RELIABILITY GUARANTEE

The bun reliability guarantee is a design goal, and depends on both bun and your operating system being free of bugs. No legal warranty is expressed or implied.

bun promises that, at all times, the files it creates will either i) not exist with their final names; or ii) be complete. The promise applies even if the operating system halts in the middle of a bun operation. The promise applies both to the single bundle created with bun c, and the (potentially) many files created with bun x.

The reliability guarantee does not apply if the q flag is present: the q flag should only be used for quiescent trees.

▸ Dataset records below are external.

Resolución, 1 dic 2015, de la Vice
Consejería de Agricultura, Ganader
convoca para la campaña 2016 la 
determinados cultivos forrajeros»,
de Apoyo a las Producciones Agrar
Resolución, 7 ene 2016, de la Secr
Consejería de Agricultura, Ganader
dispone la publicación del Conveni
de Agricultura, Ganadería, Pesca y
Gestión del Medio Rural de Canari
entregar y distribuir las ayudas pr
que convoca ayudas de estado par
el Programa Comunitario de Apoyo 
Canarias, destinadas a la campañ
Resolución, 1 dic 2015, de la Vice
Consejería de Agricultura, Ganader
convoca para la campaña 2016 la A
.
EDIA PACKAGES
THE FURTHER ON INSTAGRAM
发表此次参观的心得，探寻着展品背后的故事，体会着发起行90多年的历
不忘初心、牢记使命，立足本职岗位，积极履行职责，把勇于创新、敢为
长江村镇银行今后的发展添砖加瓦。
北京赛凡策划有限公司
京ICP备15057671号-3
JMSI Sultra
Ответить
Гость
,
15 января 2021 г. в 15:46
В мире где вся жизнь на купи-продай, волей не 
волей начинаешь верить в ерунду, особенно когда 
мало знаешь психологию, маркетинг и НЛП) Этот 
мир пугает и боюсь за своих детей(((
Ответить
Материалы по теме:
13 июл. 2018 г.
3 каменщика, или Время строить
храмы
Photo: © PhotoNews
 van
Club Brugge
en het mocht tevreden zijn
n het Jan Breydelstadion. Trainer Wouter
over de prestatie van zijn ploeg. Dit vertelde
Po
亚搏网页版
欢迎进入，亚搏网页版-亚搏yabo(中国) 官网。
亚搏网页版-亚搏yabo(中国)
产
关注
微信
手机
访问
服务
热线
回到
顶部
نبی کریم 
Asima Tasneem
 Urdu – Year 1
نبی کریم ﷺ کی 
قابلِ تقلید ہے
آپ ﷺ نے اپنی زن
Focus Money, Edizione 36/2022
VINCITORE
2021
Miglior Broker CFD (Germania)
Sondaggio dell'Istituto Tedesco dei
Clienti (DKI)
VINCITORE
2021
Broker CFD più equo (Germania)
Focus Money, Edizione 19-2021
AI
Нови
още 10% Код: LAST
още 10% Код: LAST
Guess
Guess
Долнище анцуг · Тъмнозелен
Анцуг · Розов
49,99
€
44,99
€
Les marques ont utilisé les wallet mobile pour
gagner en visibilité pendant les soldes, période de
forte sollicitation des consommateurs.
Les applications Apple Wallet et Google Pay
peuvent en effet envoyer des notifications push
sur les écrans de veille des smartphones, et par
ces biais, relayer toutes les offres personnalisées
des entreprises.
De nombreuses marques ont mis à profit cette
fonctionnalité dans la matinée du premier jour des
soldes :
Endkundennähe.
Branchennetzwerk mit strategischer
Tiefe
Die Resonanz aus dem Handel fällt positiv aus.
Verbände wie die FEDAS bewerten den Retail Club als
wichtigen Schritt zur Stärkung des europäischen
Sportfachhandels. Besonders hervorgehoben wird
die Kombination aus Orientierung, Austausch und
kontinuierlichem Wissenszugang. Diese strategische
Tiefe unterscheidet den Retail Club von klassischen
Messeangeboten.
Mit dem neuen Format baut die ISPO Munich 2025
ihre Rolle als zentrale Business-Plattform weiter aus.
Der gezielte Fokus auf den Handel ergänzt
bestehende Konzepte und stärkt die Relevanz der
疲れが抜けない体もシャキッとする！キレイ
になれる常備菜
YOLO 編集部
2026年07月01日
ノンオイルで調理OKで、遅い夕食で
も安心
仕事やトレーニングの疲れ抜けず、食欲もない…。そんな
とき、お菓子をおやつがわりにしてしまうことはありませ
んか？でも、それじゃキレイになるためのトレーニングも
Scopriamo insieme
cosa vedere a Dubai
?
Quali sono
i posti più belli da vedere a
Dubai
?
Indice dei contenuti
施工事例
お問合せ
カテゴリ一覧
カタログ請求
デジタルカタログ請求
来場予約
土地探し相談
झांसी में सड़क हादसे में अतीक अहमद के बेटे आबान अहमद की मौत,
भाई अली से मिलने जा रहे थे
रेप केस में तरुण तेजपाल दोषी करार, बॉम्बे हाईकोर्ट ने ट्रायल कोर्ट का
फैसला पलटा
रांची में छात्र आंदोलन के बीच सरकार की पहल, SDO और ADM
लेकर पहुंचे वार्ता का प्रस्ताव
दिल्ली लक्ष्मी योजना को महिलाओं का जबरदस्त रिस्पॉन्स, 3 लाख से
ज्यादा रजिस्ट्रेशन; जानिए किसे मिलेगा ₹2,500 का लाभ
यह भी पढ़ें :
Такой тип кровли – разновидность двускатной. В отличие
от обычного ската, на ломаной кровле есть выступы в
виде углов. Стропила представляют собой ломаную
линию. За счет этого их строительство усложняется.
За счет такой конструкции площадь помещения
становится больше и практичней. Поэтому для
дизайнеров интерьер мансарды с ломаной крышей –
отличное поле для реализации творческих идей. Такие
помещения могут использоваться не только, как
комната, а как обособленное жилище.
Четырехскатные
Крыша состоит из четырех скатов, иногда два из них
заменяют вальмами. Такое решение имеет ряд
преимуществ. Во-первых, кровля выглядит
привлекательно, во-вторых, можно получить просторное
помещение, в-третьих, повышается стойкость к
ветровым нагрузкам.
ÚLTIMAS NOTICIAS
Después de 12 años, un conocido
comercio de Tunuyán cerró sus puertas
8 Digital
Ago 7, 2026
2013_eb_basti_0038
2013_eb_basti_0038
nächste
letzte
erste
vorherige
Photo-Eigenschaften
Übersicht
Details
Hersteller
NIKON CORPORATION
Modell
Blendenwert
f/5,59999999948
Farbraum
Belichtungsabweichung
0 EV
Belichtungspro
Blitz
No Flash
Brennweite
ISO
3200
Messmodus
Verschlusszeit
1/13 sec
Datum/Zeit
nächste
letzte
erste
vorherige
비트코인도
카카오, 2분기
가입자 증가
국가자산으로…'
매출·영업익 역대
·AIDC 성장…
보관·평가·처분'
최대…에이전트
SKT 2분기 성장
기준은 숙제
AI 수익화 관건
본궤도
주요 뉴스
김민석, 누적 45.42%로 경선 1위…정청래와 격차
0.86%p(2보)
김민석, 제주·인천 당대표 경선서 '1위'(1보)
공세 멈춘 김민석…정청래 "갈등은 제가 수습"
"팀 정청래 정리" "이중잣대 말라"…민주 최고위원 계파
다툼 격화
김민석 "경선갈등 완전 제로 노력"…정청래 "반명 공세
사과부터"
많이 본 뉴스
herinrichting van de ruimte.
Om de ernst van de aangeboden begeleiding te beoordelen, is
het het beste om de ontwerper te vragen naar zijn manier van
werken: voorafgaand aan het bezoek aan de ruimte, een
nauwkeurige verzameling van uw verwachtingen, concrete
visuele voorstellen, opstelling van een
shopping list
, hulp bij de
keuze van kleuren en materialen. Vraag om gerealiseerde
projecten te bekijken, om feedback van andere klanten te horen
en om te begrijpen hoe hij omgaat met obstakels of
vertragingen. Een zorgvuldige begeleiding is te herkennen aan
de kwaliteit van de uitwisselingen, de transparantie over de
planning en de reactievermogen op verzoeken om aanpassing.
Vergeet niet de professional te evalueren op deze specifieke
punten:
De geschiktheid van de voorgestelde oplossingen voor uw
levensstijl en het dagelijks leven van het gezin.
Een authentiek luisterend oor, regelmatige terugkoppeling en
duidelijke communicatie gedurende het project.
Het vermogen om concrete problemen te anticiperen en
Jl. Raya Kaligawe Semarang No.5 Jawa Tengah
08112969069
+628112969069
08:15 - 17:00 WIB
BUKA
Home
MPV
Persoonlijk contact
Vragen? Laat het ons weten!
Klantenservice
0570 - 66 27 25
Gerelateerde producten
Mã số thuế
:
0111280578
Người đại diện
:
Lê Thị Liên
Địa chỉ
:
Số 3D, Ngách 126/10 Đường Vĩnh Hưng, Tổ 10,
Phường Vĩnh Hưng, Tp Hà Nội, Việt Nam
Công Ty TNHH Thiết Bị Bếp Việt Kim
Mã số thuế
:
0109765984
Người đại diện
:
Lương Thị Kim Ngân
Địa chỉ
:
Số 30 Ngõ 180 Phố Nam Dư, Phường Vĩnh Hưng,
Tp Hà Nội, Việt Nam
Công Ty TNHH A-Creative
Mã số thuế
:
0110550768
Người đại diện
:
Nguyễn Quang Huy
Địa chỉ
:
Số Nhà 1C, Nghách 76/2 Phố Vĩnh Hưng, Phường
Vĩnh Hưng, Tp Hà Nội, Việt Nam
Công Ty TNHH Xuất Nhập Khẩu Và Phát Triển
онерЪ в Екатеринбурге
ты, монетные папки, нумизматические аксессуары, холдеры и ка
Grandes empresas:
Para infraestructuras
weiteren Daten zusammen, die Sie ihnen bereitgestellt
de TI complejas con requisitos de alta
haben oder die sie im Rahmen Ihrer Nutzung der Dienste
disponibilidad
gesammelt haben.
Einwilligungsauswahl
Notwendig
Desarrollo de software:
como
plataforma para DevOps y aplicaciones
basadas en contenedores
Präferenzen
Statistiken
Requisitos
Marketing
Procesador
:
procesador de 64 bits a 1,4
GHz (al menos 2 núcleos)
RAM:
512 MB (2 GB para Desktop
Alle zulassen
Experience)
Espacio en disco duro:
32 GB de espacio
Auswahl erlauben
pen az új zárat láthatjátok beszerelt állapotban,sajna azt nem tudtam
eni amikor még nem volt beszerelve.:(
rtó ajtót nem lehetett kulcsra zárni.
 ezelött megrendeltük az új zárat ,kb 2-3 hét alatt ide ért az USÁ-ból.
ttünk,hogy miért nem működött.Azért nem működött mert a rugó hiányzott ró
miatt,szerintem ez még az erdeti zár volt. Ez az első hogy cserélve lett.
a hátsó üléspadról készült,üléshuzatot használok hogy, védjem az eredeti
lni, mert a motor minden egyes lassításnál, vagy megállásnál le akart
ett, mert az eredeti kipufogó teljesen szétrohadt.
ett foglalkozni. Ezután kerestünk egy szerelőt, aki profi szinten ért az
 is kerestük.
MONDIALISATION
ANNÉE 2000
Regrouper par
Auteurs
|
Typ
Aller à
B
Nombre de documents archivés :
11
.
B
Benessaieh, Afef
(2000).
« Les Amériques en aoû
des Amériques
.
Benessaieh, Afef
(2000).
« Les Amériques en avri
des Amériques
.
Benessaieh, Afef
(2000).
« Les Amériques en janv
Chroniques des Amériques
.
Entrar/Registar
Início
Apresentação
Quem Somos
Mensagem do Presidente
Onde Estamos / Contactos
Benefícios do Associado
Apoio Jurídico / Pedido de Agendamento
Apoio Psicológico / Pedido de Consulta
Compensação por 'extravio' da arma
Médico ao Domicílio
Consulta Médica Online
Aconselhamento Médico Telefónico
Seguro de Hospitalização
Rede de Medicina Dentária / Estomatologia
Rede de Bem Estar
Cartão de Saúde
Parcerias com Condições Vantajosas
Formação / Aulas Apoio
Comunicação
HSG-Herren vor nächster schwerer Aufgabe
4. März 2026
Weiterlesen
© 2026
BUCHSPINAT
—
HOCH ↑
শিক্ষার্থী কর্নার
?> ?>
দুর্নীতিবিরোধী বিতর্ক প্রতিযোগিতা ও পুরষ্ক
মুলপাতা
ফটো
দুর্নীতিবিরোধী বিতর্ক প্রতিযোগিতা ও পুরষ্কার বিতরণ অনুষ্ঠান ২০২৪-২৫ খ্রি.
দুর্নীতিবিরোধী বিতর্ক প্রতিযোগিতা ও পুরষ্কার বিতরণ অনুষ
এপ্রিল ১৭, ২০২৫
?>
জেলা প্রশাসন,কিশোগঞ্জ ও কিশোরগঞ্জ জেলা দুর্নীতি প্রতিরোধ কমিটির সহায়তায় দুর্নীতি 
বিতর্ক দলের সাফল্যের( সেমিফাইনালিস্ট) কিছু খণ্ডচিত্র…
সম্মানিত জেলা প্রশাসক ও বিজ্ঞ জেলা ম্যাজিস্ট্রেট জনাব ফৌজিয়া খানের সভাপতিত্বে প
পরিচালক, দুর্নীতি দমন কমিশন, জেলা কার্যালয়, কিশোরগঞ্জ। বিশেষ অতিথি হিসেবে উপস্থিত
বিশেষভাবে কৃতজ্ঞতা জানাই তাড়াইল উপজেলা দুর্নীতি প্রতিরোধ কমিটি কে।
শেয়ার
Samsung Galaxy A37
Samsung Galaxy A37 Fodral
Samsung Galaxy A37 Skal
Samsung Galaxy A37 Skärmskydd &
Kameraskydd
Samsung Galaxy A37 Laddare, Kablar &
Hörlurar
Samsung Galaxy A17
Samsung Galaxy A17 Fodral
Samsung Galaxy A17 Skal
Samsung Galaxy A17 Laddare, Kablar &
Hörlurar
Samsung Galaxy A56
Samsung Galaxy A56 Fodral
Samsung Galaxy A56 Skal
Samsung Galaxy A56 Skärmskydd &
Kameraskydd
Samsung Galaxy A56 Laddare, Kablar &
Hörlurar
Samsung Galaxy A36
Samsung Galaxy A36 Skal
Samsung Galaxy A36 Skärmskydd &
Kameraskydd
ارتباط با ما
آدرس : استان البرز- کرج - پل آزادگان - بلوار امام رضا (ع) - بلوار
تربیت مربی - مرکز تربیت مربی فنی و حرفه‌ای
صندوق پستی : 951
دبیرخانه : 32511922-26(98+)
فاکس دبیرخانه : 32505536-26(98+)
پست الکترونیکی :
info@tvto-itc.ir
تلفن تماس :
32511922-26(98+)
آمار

For example, if you are unpacking the source of a package which is distributed as a bundle, you are presumably creating a completely new directory tree, and using the q flag is perfectly sensible. If you are unpacking a bundle which contains /etc/passwd, you definitely want the default, reliable mode of operation.

SEE ALSO

bun(5).

BUGS

There should be a way of specifying flags (particularly d, u, and z) on a per-pathname basis.

RESTRICTIONS

A bundle cannot exceed 4GB.

It is theoretically possible to confuse bun's detection of hard links (the l flag), by deleting and creating files within the file tree being bundled.

It is not meaningful to attempt to store a (Unix domain) socket.

Files of type block-special and character-special are inherently unportable.

AUTHOR

Tim Goodwin; library code from Dan Bernstein.